日本に住んでいる外国人と知り合うと、「あなたの好きな日本料理ナンバーワンは?」という質問をよくする。
最近タイ人から聞いた答えは天ぷら。
ラーメンや寿司が好きと言うタイ人はたくさんいたけど、天ぷらのチョイスはちょっと珍しい。
ここ10年ほどタイでは日本料理が大人気で、バンコクならお金さえ出せば日本と同じレベルのラーメンや寿司を味わうことができる。
だからすでにおいしい日本食はいろいろ食べていた。
でも日本にきてから、日本人に連れて行ってもらったお店で、揚げたての天ぷらを食べたときはかつてない衝撃をうけた。
味も良かったけど、あの衣のサクサク感はタイで経験したことがなかった。
ただ彼の好きな店で出すものに限るから、天ぷらなら何でもいいというわけではないという。
天ぷらはもともとは、戦国時代にやって来たヨーロッパ人の宣教師が伝えた南蛮料理だった。
それまでの日本には米粉などを衣にした揚げ物ならあったけど、小麦粉を使ったものはnew。
この西洋式の揚げ物料理は日本人の舌をとらえて、江戸時代以降に全国へ広がっていった。
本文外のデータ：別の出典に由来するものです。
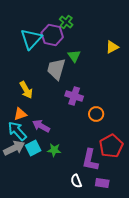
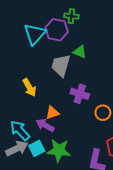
green cross: (66, 22) -> (71, 16), turned -32
green triangle: (74, 56) -> (80, 52), turned -32
orange triangle: (20, 114) -> (52, 113), moved
green star: (54, 150) -> (59, 150), size x1.6

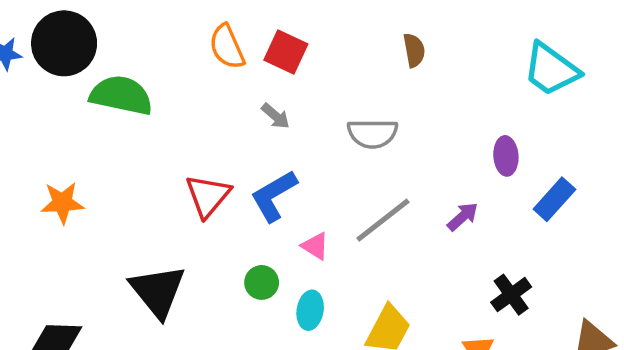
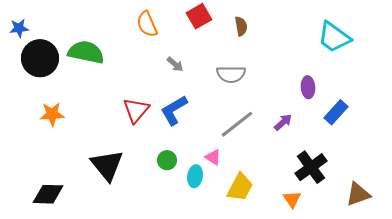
black circle: (64, 43) -> (40, 58), moved
brown semicircle: (414, 50) -> (241, 26), moved
red square: (286, 52) -> (199, 16), moved, turned 35
pink triangle: (315, 246) -> (213, 157), moved
black cross: (511, 295) -> (311, 167), size x1.4

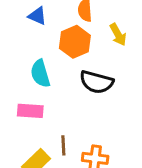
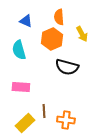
cyan semicircle: (40, 73) -> (19, 50), moved

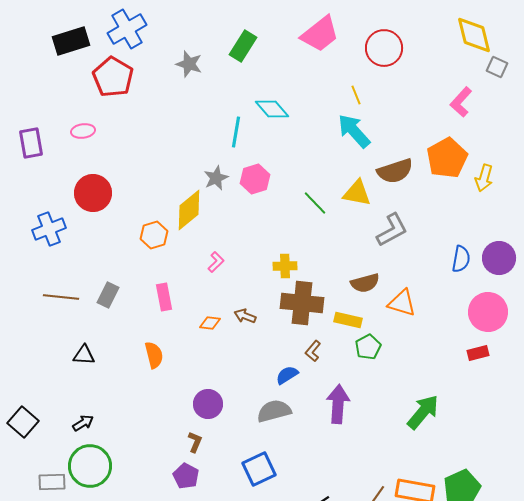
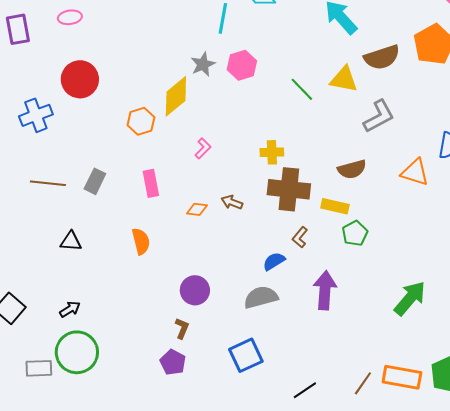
orange triangle: (402, 303) -> (415, 172), moved

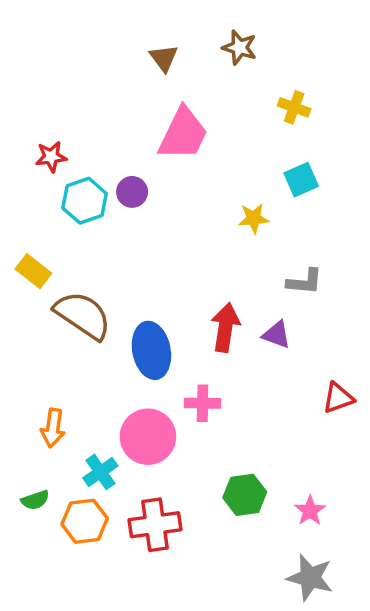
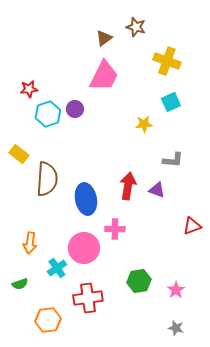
brown triangle: (164, 58) -> (104, 38), moved, turned 30
yellow cross: (294, 107) -> (167, 61), size x1.5
brown semicircle: (83, 315) -> (47, 179), turned 60
orange hexagon: (85, 521) -> (48, 320), moved
gray star: (310, 578) -> (176, 328), size x0.6

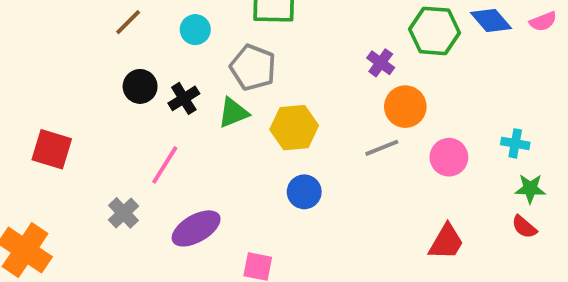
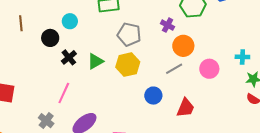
brown line: (128, 22) -> (21, 23), moved, turned -42
gray pentagon: (253, 67) -> (129, 34), moved
black circle: (140, 86) -> (50, 38), moved
blue circle: (304, 192) -> (153, 96), moved
red trapezoid: (446, 242) -> (186, 108), moved

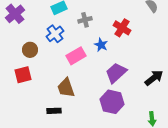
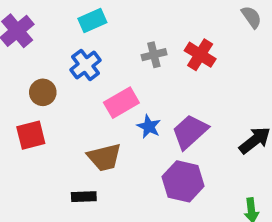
gray cross: (85, 20) -> (154, 55), moved
blue star: (101, 45) -> (149, 127), moved
brown trapezoid: (66, 88) -> (104, 157), turned -85

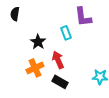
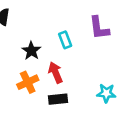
purple L-shape: (83, 17) -> (99, 28), moved
black rectangle: (60, 82) -> (58, 99), turned -35

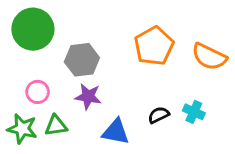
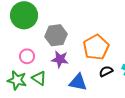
orange pentagon: (154, 46) -> (96, 47), moved
green triangle: (56, 126) -> (39, 78), turned 42

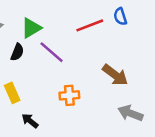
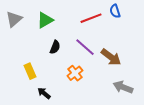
black semicircle: (17, 52) -> (55, 47), moved
purple line: (52, 52) -> (85, 47), moved
orange cross: (69, 95) -> (75, 73), turned -35

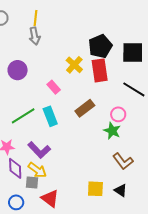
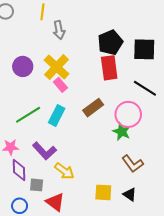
gray arrow: (35, 36) -> (59, 30), moved
yellow cross: (74, 65) -> (56, 67), moved, size x1.4
pink circle: (118, 114) -> (128, 114), size x1.6
cyan rectangle: (50, 116) -> (57, 116), turned 48
yellow arrow: (37, 170) -> (64, 171), moved

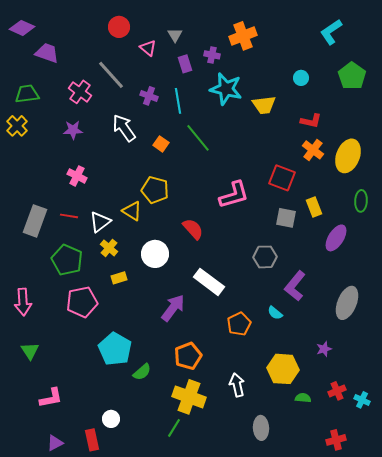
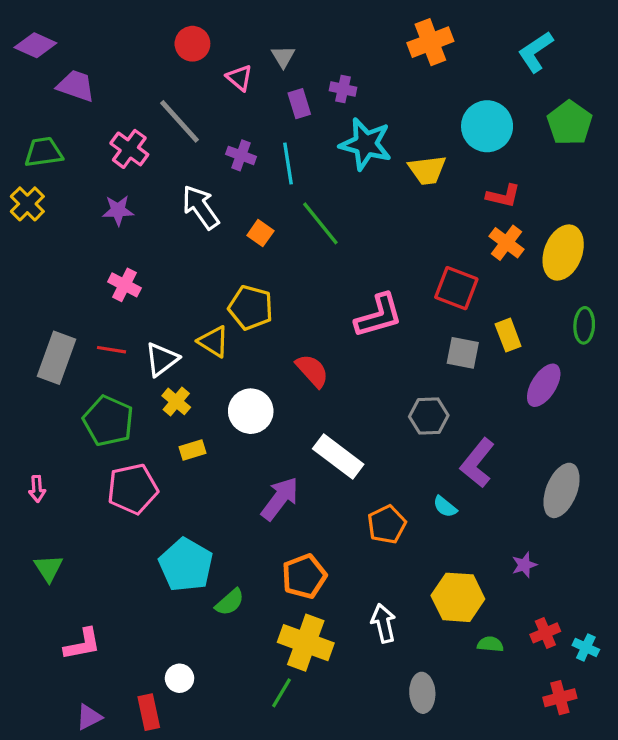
orange cross: (243, 36) -> (430, 42), moved
cyan circle: (301, 78) -> (487, 126), size x2.0
pink arrow: (23, 302) -> (37, 489), size x0.6
red cross: (336, 440) -> (560, 698), moved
宣教師が伝えたかったキリスト教は禁止されて、彼らにとっては、きっとどうでもよかったこの西洋料理が日本人に受け入れられたというオチ。
さて昨日は、イエス=キリストが3日後に復活したことを祝うイースターだった。
キリスト教で最も重要な祭りであるこの復活祭は毎年日曜日にあって、その3日前の金曜日はキリストが処刑された「聖金曜日」になる。
キリストが殺されたけど(だからこそ)、英語でこの日は「Good Friday」と言う。
ちなみにこれに由来して、アメリカやドイツなどでは「13日の金曜日」を不吉と考えるという説もあり。
キリストの死を記念するこの聖金曜日、カトリックでは肉食をひかえる習慣がある。
大事な祭りを前に心身を備える日を斎日(さいじつ)と言い、キリスト教でそういう日は一年で何回かある。
でもなぜか魚は肉とみなされていないから、これは食ってもOKだ。
ちょうど聖金曜日の翌日に会ったアメリカ人やイギリス人もきいてもその理由は知らず、日本の歴史をよく知るアメリカ人は、「江戸時代の日本人だって肉食は禁止されていたのに、魚や鳥は食べることができたじゃないか」と言い返す。
何にでも”抜け道”はあるらしい。
肉食を絶って祈りを行う斎日をポルトガル語で「テンポーラ(temporas)」と言い、これが天ぷらの語源になったという説がある。
テンポーラの期間中、キリスト教徒は野菜や魚に小麦粉をつけた揚げ物を食べていたという。
天ぷらの由来にはほかにもポルトガル語のtempêro(調味料)とか、テンピユラリ(天火揺らり)とか諸説あって正確なところはわからない。
でもこの食べ物がアジアの島国で独自の進化をとげて、日本料理を代表する一品になって外国人の舌を満足させているのはたしかだ。